Anchovy in Butter: The Perfect Toast Step by Step

February 23, 2026Maria José Sáez Pastor⏱ 9 min de lectura

Summary

The anchovy and butter toast is probably the simplest and most overestimated combination in Spanish gastronomy. In this guide: Why butter and anchovy are perfect together, Ingredients for 4 people, Step-by-step: the perfect toast.

The anchovy and butter toast is probably the simplest and most overestimated combination in Spanish gastronomy. Simple because it has three ingredients. Overestimated because, with mediocre ingredients, the result is disappointing and you don't understand why anyone would put it on a menu. With real ingredients, it's one of the best things you can eat in ten minutes.

This is the recipe we make at Mercat del Ninot when we want to show someone what a good Cantabrian anchovy is. There's no trick: butter and bread amplify, they don't hide. If the anchovy is good, it shows. If it's not, that also shows.

Why butter and anchovy are perfect together

The combination is not coincidental. It has a very specific chemical and sensory logic.

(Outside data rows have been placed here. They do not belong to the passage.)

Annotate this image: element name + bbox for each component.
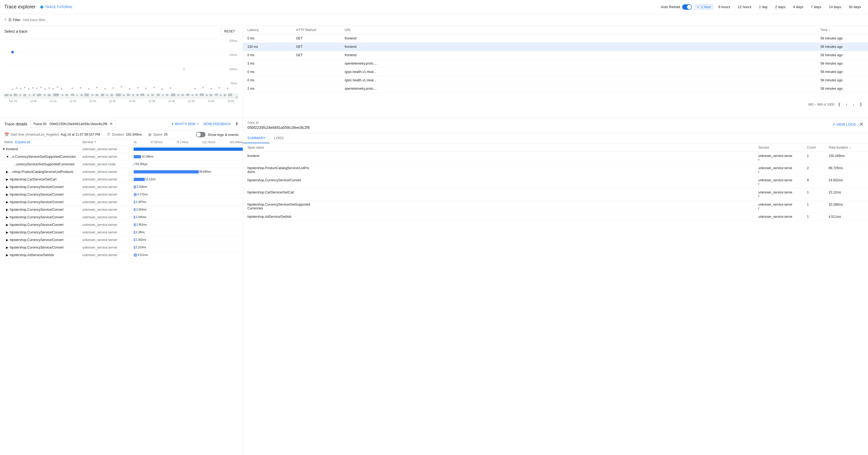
svg-point-18: [11, 51, 14, 54]
external-link-icon: ↗: [832, 122, 835, 126]
expand-icon[interactable]: ▶: [6, 231, 10, 234]
span-bar: [134, 238, 135, 242]
trace-table-row[interactable]: 150 ms GET frontend 58 minutes ago: [243, 43, 868, 51]
detail-actions: ↗ VIEW LOGS ✕: [832, 121, 864, 127]
span-row[interactable]: ▼ ...o.CurrencyService/GetSupportedCurre…: [0, 153, 243, 160]
time-btn-6hours[interactable]: 6 hours: [716, 4, 733, 10]
span-row[interactable]: ▶ hipstershop.CurrencyService/Convert un…: [0, 206, 243, 213]
trace-id-title: Trace ID: [247, 121, 310, 124]
reset-button[interactable]: RESET: [221, 28, 239, 35]
span-row[interactable]: ▶ hipstershop.CurrencyService/Convert un…: [0, 198, 243, 206]
prev-page-button[interactable]: ‹: [844, 101, 849, 108]
summary-table-row[interactable]: hipstershop.CurrencyService/GetSupported…: [243, 201, 868, 213]
row-latency: 2 ms: [247, 87, 296, 91]
chart-container[interactable]: 200ms 150ms 100ms 50ms 0: [0, 37, 243, 107]
trace-table-section: Latency HTTP Method URL Time ↓ 0 ms GET …: [243, 26, 868, 118]
last-page-button[interactable]: ⟫: [858, 101, 864, 108]
clear-trace-id-button[interactable]: ✕: [110, 121, 113, 126]
svg-rect-51: [66, 94, 68, 96]
expand-all-button[interactable]: Expand all: [15, 140, 30, 144]
summary-table-row[interactable]: hipstershop.ProductCatalogService/ListPr…: [243, 164, 868, 176]
show-logs-toggle[interactable]: Show logs & events: [196, 132, 239, 137]
trace-id-value[interactable]: 05bf2235fc24e8491a558c1feec8c2f8: [50, 122, 107, 126]
expand-icon[interactable]: ▶: [6, 223, 10, 227]
span-row[interactable]: ▶ hipstershop.CurrencyService/Convert un…: [0, 191, 243, 198]
time-btn-4days[interactable]: 4 days: [790, 4, 806, 10]
time-btn-1day[interactable]: 1 day: [756, 4, 770, 10]
svg-rect-76: [192, 94, 193, 96]
span-name-cell: ...urrencyService/GetSupportedCurrencies: [0, 162, 82, 166]
span-row[interactable]: ▶ hipstershop.CurrencyService/Convert un…: [0, 236, 243, 244]
span-name-cell: ▶ hipstershop.CurrencyService/Convert: [0, 223, 82, 227]
expand-icon[interactable]: ▶: [6, 253, 10, 257]
span-bar: [134, 201, 135, 204]
span-timeline-cell: 2.302ms: [134, 236, 243, 243]
expand-icon[interactable]: ▶: [6, 200, 10, 204]
first-page-button[interactable]: ⟪: [836, 101, 842, 108]
time-btn-7days[interactable]: 7 days: [808, 4, 824, 10]
tab-logs[interactable]: LOGS: [270, 133, 288, 143]
span-row[interactable]: ▶ hipstershop.CurrencyService/Convert un…: [0, 183, 243, 191]
trace-table-row[interactable]: 0 ms /grpc.health.v1.Heal... 58 minutes …: [243, 76, 868, 85]
span-row[interactable]: ▶ hipstershop.CurrencyService/Convert un…: [0, 213, 243, 221]
span-row[interactable]: ▼ frontend unknown_service:server 150.34…: [0, 145, 243, 153]
time-btn-12hours[interactable]: 12 hours: [735, 4, 754, 10]
trace-table-row[interactable]: 2 ms opentelemetry.proto.... 58 minutes …: [243, 85, 868, 93]
summary-table-header: Span name Service Count Total duration ↓: [243, 144, 868, 152]
svg-point-20: [80, 87, 81, 89]
row-url: frontend: [345, 53, 820, 57]
trace-tutorial-link[interactable]: 🔷 TRACE TUTORIAL: [40, 5, 73, 9]
show-logs-switch[interactable]: [196, 132, 206, 137]
span-bar: [134, 163, 134, 166]
time-btn-14days[interactable]: 14 days: [826, 4, 844, 10]
next-page-button[interactable]: ›: [851, 101, 856, 108]
timeline-labels: 0s 37.587ms 75.174ms 112.762ms 150.349ms: [134, 141, 243, 144]
span-name-cell: ▶ hipstershop.CurrencyService/Convert: [0, 246, 82, 249]
span-bar-container: 2.153ms: [134, 245, 243, 250]
expand-icon[interactable]: ▶: [6, 178, 10, 181]
whats-new-button[interactable]: ✦ WHAT'S NEW ↗: [171, 122, 199, 126]
filter-input[interactable]: [23, 18, 864, 22]
expand-icon[interactable]: ▶: [6, 193, 10, 196]
expand-icon[interactable]: ▶: [6, 238, 10, 242]
summary-table-row[interactable]: frontend unknown_service:serve r 1 150.3…: [243, 152, 868, 164]
expand-icon[interactable]: ▼: [2, 147, 6, 151]
time-btn-30days[interactable]: 30 days: [846, 4, 864, 10]
span-row[interactable]: ▶ hipstershop.CurrencyService/Convert un…: [0, 244, 243, 251]
auto-reload-toggle[interactable]: [682, 4, 692, 10]
time-btn-1hour[interactable]: ✓ 1 hour: [694, 4, 714, 10]
svg-rect-61: [116, 93, 121, 96]
span-row[interactable]: ▶ hipstershop.AdService/GetAds unknown_s…: [0, 251, 243, 259]
view-logs-button[interactable]: ↗ VIEW LOGS: [832, 122, 856, 126]
span-row[interactable]: ▶ hipstershop.CartService/GetCart unknow…: [0, 176, 243, 183]
send-feedback-button[interactable]: SEND FEEDBACK: [204, 122, 230, 126]
span-name-cell: ▶ hipstershop.CurrencyService/Convert: [0, 193, 82, 196]
svg-point-12: [40, 87, 42, 88]
span-row[interactable]: ▶ ...rshop.ProductCatalogService/ListPro…: [0, 168, 243, 176]
scatter-chart[interactable]: [4, 37, 239, 99]
trace-table-row[interactable]: 0 ms GET frontend 58 minutes ago: [243, 34, 868, 43]
summary-count: 2: [807, 166, 829, 170]
summary-table-row[interactable]: hipstershop.CartService/GetCart unknown_…: [243, 188, 868, 201]
span-row[interactable]: ▶ hipstershop.CurrencyService/Convert un…: [0, 229, 243, 236]
trace-table-row[interactable]: 0 ms /grpc.health.v1.Heal... 58 minutes …: [243, 68, 868, 76]
expand-icon[interactable]: ▶: [6, 185, 10, 189]
expand-icon[interactable]: ▶: [6, 246, 10, 249]
expand-icon[interactable]: ▶: [6, 170, 10, 174]
svg-rect-44: [29, 95, 30, 96]
tab-summary[interactable]: SUMMARY: [243, 133, 270, 143]
span-row[interactable]: ▶ hipstershop.CurrencyService/Convert un…: [0, 221, 243, 229]
expand-icon[interactable]: ▶: [6, 215, 10, 219]
summary-table-row[interactable]: hipstershop.AdService/GetAds unknown_ser…: [243, 213, 868, 221]
close-detail-panel-button[interactable]: ✕: [859, 121, 864, 127]
trace-table-row[interactable]: 0 ms GET frontend 58 minutes ago: [243, 51, 868, 59]
trace-table-row[interactable]: 3 ms opentelemetry.proto.... 58 minutes …: [243, 59, 868, 68]
summary-table-row[interactable]: hipstershop.CurrencyService/Convert unkn…: [243, 176, 868, 188]
span-row[interactable]: ...urrencyService/GetSupportedCurrencies…: [0, 160, 243, 168]
expand-icon[interactable]: ▶: [6, 208, 10, 212]
row-time: 58 minutes ago: [820, 62, 864, 65]
span-bar: [134, 178, 145, 181]
collapse-panel-button[interactable]: ⬆: [235, 121, 239, 126]
time-btn-2days[interactable]: 2 days: [772, 4, 788, 10]
expand-icon[interactable]: ▼: [6, 155, 10, 159]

Cured Cantabrian anchovy has three dominant characteristics: intense saltiness, concentrated umami (glutamate and inosinate developed during salting), and a complex polyunsaturated fat profile. Butter has a smooth saturated fat, lactic notes, and no saltiness if it's unsalted butter.

When the two fats coexist in the mouth, this happens: the butterfat acts as a vehicle and amplifier for the anchovy's aromatic compounds, extending the perception of flavor on the palate. At the same time, the lactic protein in the butter moderates the anchovy's saltiness, preventing salt from being the dominant flavor. The result is a flavor experience where the complexity of the anchovy is perceived in more detail and for longer than would be possible if the anchovy were alone.

This explains why anchovy and butter toast works better than the same anchovy on bread with olive oil: the oil competes with the anchovy's fat instead of complementing it. Butter yields the spotlight; oil fights for it.

Ingredients for 4 people

  • Bread: 4-8 slices of sourdough bread about 1.5 cm thick, or dense rye bread. Conventional baguette-style bread is acceptable but yields a notably inferior result.
  • Butter: 60-80g of good quality unsalted butter (Président, Kerrygold, or any butter with a high fat percentage, minimum 82%). Unsalted is mandatory: the anchovy already provides all the necessary salt.
  • Anchovies: 12-16 Cantabrian anchovy fillets in olive oil (3-4 fillets per toast). Size 00 Selection for this recipe; size 0 works but visual presence and flavor are less.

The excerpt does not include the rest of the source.